_About this exercise_
Scan the entries for the word "fabrication". Every line that has it should be copied.

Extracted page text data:

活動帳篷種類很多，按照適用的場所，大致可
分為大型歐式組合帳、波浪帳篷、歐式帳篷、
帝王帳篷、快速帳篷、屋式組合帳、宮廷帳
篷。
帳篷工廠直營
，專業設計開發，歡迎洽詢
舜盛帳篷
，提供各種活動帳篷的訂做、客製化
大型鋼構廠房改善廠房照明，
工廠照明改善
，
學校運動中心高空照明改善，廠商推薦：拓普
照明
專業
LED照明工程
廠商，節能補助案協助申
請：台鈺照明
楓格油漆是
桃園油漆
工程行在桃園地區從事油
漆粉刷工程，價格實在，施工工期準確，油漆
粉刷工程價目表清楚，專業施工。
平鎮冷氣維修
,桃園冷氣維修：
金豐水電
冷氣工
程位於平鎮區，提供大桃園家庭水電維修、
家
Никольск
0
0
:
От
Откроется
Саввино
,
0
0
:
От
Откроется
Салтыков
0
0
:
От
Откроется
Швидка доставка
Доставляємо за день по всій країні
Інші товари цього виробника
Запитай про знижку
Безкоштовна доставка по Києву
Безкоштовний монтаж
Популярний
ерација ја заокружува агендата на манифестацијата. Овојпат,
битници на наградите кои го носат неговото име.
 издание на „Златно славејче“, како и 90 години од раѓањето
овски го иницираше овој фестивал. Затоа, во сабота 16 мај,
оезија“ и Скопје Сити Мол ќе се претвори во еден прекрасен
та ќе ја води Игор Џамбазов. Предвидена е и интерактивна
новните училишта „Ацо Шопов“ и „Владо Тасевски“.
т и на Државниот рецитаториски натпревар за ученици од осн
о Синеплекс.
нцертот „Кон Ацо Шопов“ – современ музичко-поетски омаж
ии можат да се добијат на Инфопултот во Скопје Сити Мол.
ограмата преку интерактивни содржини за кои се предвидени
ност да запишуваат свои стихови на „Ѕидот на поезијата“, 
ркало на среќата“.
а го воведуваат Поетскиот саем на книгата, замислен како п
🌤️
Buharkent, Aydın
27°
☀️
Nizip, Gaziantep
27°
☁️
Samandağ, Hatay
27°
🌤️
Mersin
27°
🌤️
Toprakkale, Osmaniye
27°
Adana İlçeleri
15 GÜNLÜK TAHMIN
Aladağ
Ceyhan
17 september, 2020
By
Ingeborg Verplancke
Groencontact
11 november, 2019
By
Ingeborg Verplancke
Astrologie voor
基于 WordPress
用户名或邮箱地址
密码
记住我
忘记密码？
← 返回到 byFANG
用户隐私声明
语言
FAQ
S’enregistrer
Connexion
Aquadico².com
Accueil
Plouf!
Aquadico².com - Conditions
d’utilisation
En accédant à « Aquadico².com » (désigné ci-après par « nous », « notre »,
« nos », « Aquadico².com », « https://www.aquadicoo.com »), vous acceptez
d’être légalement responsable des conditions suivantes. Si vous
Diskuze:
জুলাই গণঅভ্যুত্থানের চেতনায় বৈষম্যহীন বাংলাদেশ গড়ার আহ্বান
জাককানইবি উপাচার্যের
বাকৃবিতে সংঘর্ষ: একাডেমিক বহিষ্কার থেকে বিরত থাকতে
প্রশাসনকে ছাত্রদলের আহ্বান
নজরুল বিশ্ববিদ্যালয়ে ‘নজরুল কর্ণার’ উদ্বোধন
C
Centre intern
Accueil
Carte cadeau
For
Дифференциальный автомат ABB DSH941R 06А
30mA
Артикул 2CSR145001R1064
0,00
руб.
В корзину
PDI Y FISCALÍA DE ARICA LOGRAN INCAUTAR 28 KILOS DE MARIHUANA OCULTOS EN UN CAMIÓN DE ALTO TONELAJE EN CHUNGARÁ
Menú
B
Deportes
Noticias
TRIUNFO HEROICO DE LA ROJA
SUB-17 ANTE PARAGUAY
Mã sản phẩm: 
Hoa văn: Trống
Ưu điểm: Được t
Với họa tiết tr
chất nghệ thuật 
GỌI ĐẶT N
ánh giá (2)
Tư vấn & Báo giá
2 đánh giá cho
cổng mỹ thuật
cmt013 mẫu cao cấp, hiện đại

==

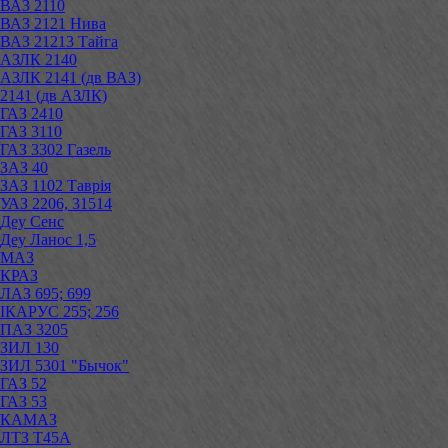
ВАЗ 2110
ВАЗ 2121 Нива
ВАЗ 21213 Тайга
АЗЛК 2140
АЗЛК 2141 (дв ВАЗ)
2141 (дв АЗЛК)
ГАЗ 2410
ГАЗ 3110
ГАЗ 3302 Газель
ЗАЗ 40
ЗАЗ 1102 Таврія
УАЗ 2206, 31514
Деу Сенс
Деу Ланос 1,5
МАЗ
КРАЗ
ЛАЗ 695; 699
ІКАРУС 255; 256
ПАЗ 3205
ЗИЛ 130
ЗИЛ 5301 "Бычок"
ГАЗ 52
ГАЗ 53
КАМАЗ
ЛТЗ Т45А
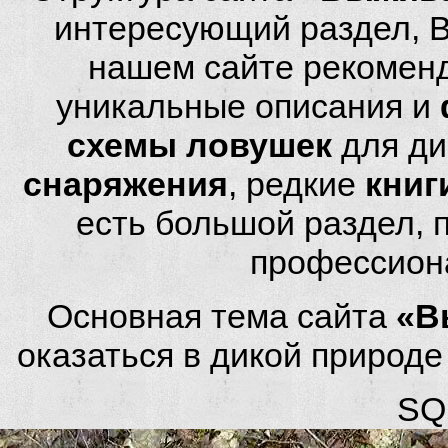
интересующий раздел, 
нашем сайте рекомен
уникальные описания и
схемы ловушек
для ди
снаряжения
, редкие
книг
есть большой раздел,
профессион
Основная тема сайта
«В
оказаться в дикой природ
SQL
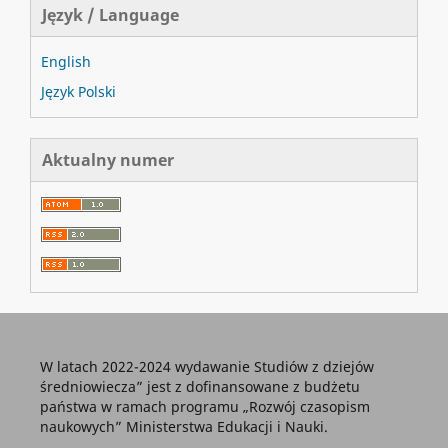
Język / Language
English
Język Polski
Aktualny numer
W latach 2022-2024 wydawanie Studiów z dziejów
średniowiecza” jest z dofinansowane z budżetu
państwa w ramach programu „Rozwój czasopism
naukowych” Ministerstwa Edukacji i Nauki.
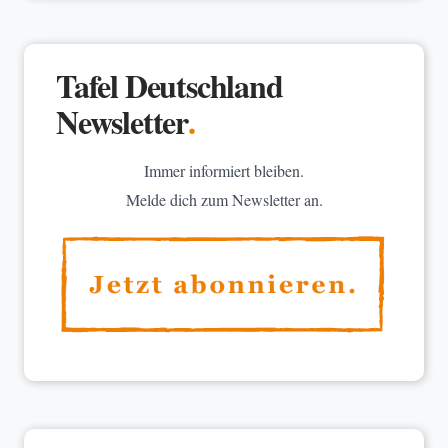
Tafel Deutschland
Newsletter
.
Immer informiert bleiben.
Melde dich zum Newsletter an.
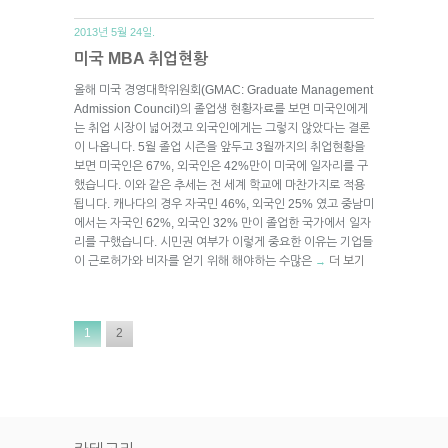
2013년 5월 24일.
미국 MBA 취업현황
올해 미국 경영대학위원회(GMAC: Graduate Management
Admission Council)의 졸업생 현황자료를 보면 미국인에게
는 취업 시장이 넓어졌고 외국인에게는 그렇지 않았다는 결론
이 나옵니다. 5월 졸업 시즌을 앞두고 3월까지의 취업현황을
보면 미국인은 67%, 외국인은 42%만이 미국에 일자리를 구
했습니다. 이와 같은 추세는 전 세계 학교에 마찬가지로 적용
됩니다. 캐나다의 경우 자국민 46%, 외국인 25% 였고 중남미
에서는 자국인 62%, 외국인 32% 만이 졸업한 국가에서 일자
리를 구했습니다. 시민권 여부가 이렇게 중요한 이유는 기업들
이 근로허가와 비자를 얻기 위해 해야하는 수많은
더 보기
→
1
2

* * *

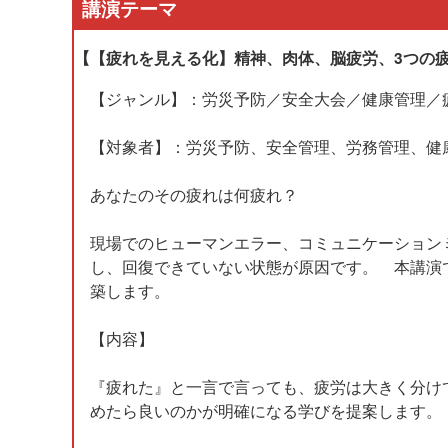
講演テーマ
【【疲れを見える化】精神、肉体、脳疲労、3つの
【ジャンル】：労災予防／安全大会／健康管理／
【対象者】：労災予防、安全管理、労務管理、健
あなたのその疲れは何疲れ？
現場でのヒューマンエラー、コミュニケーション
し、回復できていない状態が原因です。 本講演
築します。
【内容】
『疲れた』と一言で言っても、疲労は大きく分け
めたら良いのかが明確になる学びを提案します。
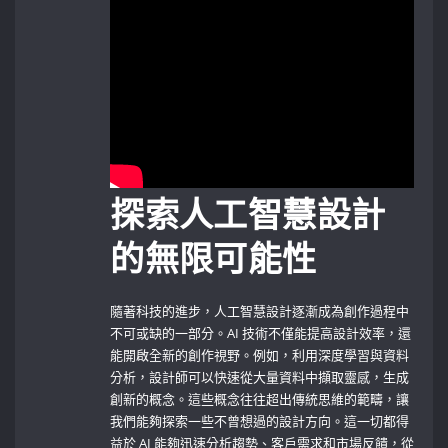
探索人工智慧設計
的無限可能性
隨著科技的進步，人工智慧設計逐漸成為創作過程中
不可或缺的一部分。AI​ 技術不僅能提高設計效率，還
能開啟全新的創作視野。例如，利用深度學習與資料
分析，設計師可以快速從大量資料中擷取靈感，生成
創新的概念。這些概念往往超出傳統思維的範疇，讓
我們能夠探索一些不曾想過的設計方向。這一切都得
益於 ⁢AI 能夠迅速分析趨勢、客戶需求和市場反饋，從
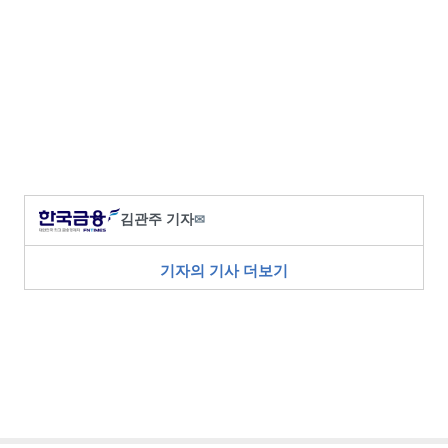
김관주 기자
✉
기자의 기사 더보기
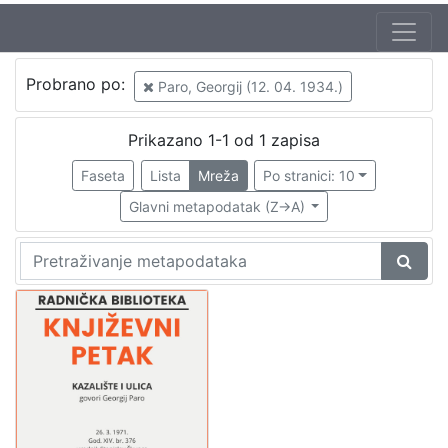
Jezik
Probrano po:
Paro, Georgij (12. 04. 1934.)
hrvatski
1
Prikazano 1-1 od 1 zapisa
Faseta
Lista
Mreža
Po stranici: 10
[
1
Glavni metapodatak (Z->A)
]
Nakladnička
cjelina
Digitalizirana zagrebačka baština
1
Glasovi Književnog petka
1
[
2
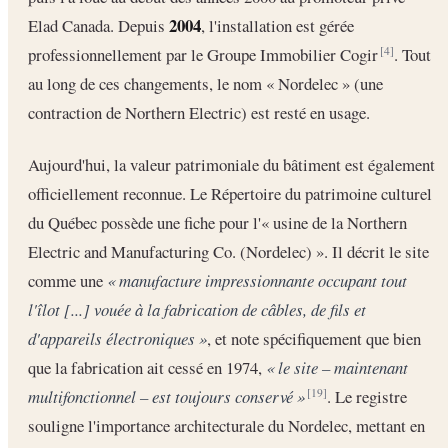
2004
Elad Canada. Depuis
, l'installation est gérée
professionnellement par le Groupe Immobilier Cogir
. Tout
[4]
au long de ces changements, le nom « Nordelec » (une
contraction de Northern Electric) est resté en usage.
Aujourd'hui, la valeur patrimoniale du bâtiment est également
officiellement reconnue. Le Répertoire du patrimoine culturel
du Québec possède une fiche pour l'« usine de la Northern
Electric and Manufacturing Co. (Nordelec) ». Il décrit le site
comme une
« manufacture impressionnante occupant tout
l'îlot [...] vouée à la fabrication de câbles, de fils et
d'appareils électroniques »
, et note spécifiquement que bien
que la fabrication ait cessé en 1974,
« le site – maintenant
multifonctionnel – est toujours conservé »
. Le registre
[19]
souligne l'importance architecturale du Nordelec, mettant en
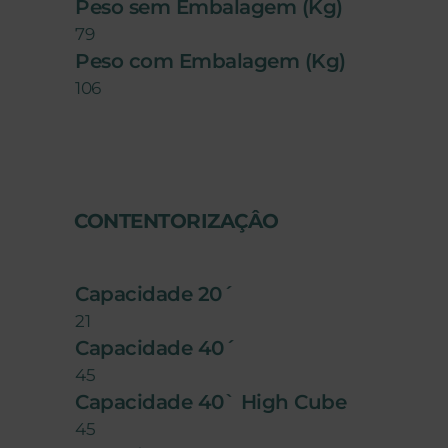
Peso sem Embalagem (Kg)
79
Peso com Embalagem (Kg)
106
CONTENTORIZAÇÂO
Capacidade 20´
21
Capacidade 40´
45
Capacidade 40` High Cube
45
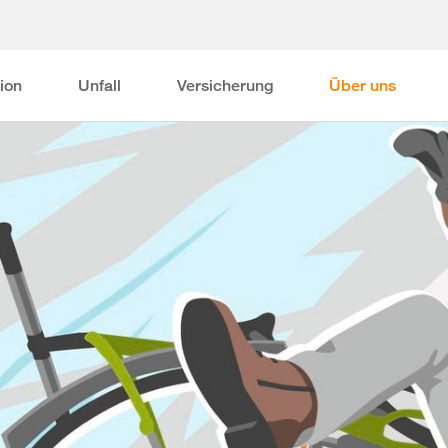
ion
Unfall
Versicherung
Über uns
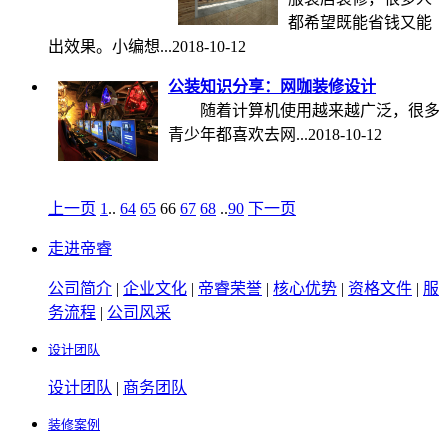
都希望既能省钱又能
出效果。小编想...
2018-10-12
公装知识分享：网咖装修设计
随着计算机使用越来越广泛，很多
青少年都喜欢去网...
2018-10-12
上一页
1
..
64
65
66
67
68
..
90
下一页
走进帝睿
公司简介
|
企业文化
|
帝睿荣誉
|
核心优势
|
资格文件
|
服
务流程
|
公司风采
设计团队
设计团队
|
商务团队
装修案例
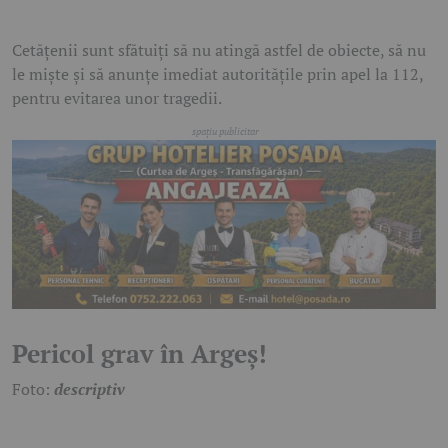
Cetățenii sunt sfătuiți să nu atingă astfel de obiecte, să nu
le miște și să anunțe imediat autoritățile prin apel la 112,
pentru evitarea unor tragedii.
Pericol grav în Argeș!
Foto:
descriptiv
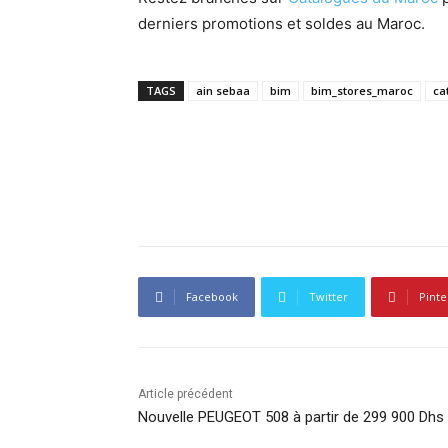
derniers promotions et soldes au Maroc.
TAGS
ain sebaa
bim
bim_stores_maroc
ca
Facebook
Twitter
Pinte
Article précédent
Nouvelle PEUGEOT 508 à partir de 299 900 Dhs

_Task solution_
l'îlot [...] vouée à la fabrication de câbles, de fils et
que la fabrication ait cessé en 1974,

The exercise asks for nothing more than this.